L'accostamento non è azzardato: il contrasto tra i cinque compassati musicisti, sempre rigorosamente muniti di ingombranti mascherine, e gli avventori di fumosi locali da periferia americana che fumano, bevono e ballano sfrenatamente tutto attorno agli spaesati performers, spesso rubando loro la scena e il focus delle inquadrature, non potrebbe essere più straniante, così come follemente destabilizzante è la tiratissima esecuzione blues-rock di I'll Be Your Baby Tonight, in cui un'inquadratura fissa e ravvicinata mostra Bob cantare e suonare fiancheggiato da due procaci donzelle che per tutto il tempo guardano fisso in macchina e ogni tanto gli spolverano con le dita le spalline della giacca, mentre la lugubre e minimalissima versione di Tombstone Blues, rallentata oltremisura e trasformata in un'ancor più spettrale cugina di Ballad of a Thin Man, complice un indecifrabile setting fatto di tende alle pareti e pavimento a scacchi bianchi e neri sembra uscita direttamente dalla Loggia Nera di Twin Peaks. Nota di merito per una bellissima e sentita versione del classico Forever Young cantata a voce spiegata - e con un'apertura melodica di cui Bob sembrava incapace da anni - da un Dylan ripreso in solitaria con la sua chitarra acustica su sfondo nero e il resto della band sfocata in lontananza, come affacciata da un varco aperto sul buio.
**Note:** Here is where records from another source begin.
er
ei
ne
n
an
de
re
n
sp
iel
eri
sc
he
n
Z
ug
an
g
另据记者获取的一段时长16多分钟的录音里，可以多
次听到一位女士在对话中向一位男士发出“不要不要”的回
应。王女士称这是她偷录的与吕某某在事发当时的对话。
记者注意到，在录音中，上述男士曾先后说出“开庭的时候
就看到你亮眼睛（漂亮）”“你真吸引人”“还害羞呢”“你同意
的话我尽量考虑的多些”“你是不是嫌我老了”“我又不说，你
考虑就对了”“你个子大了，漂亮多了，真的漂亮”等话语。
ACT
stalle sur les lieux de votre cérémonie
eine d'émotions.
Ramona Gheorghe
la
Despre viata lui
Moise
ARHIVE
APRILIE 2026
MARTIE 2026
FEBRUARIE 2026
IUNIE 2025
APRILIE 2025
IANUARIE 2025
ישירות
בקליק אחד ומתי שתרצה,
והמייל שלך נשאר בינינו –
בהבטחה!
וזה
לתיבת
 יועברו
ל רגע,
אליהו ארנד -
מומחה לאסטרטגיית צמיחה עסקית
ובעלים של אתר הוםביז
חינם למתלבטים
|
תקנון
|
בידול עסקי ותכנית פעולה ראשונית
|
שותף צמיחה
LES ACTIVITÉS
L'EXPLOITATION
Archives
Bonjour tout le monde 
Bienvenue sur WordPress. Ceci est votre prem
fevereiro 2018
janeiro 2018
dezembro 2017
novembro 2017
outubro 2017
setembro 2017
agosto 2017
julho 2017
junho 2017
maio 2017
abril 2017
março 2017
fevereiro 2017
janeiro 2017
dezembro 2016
Shadow Kingdom, in sintesi, è una presa per il culo. Ma di quelle fatte bene, di quelle che da quasi sessant'anni ci fanno voler tremendamente bene al vecchio bastardo. Shadow Kingdom sarà disponibile oggi per l'ultimo giorno sulla piattaforma Veeps, a un prezzo che - francamente - non vale la spesa. Non per una presa per il culo. Ma le vie di circolazione più o meno lecita del materiale dylaniano sono infinite: stiamo parlando pur sempre dell'artista che ha ispirato l'invenzione dei bootleg. Shadow Kingdom si potrà sicuramente vedere e ascoltare ancora, per vie traverse, da qualche parte sul web e fuori. Per il vecchio bastardo ne vale la pena.